Image of nurses' hands at computer keyboard
Credit: Getty Images

The U.S. system for providing long-term care should be changed to reduce the number of people living in facilities and better align spending with health outcomes, according to comments that state Medicaid directors sent to the Congressional Commission on Long-Term Care.

Congress should expand Medicaid funding for care in home- and community-based settings (HCBS), the National Association of Medicaid Directors stated in a letter dated Tuesday. The organization referred to “widespread support” for HCBS and said states need more “tools and resources” to shift seniors away from facility-based care.

“One of the biggest barriers for states is that under regular authority they cannot use federal Medicaid funding for even limited room and board costs in a community-based residential alternative setting, including housing,” the letter stated.

The Medicaid directors also endorsed value-based purchasing, which involves paying providers based on performance measures, and incentivizing people to use efficient services and providers. Prominent long-term care provider groups, including the American Health Care Association/National Center for Assisted Living, have also supported value-based purchasing, with reservations. Issues such as how potential payment penalties could stifle innovation need to be worked out, AHCA said in recent recommendations to Congressional lawmakers.

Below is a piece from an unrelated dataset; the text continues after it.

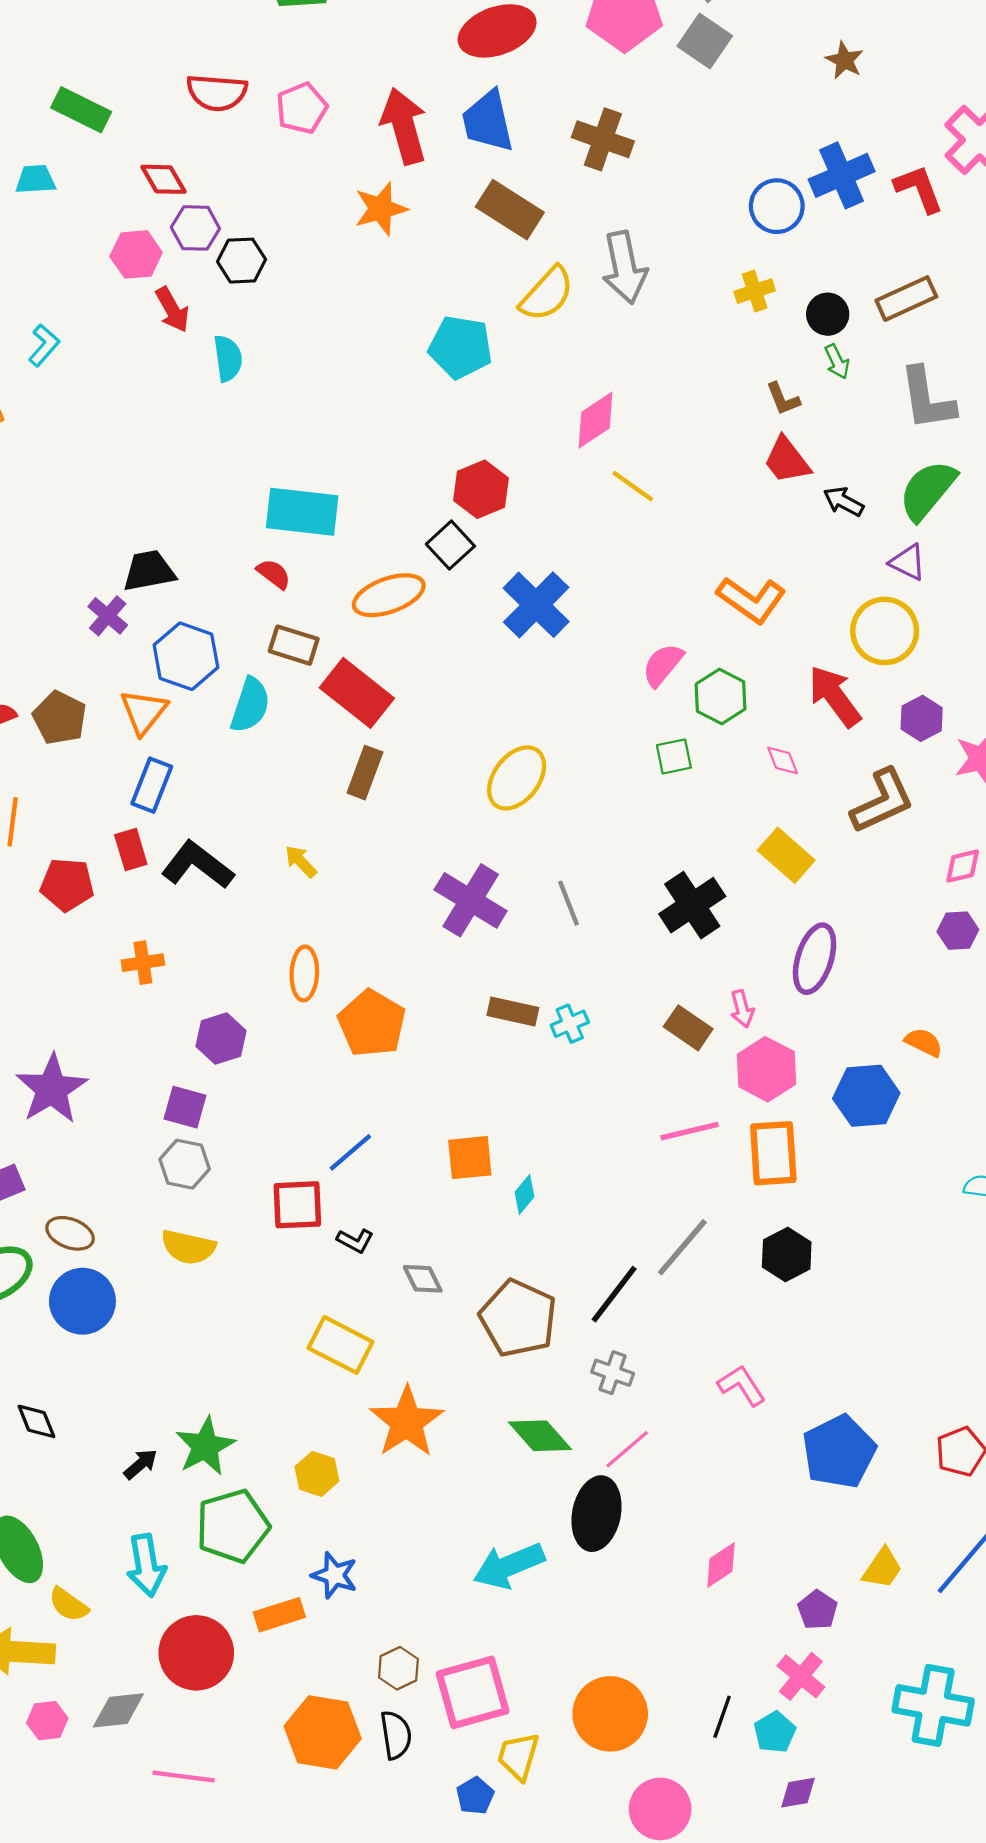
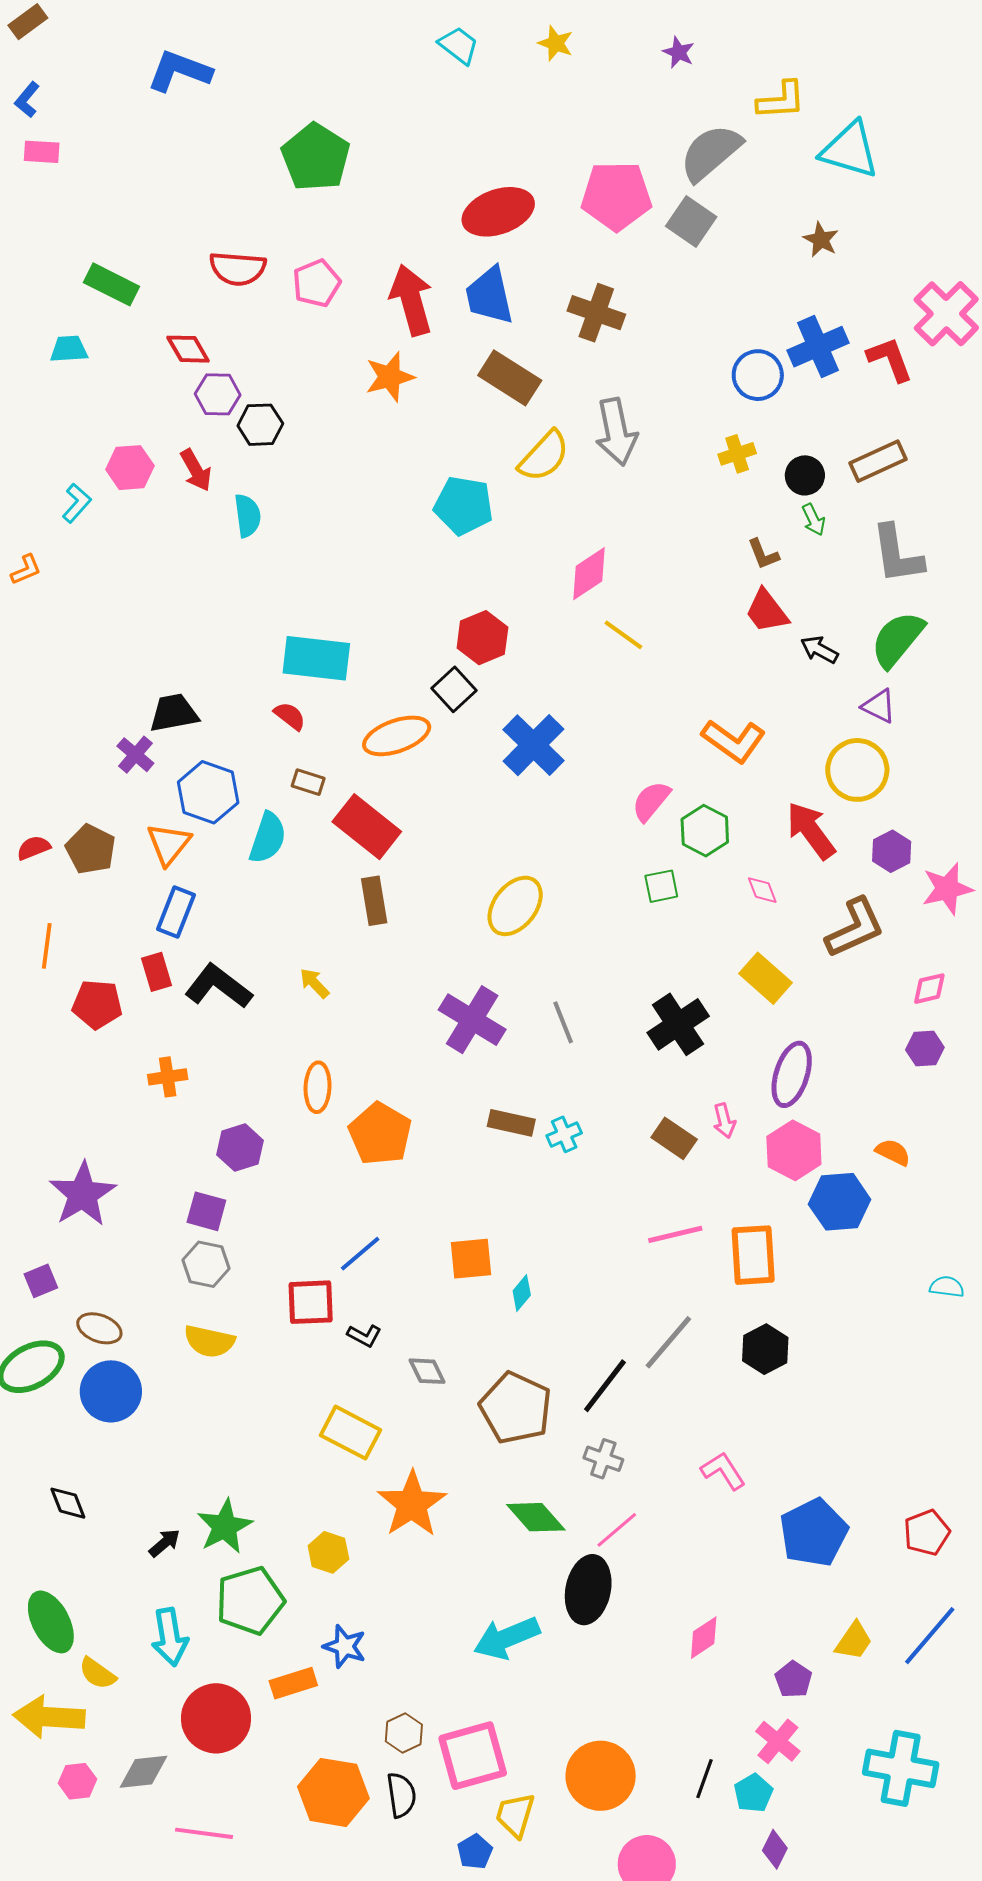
pink hexagon: (136, 254) -> (130, 468), moved
brown rectangle: (294, 645) -> (308, 782), size x0.7
brown rectangle: (365, 773) -> (374, 901), turned -30
pink hexagon: (766, 1069) -> (794, 1150), moved
purple diamond: (798, 1793) -> (775, 1849), turned -54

Medicaid is administered at the state level with contributions from the federal government. This means states will need flexibility to individualize “pathways and timeframes” when it comes to changing Medicaid for long-term care, the directors noted.

Created after the repeal of the Community Living Assistance Services and Supports (CLASS) Act in January, the Commission on Long-Term Care will submit its recommendations for LTC reform to Congress by the end of September. The deadline for submitting comments to the committee was Tuesday.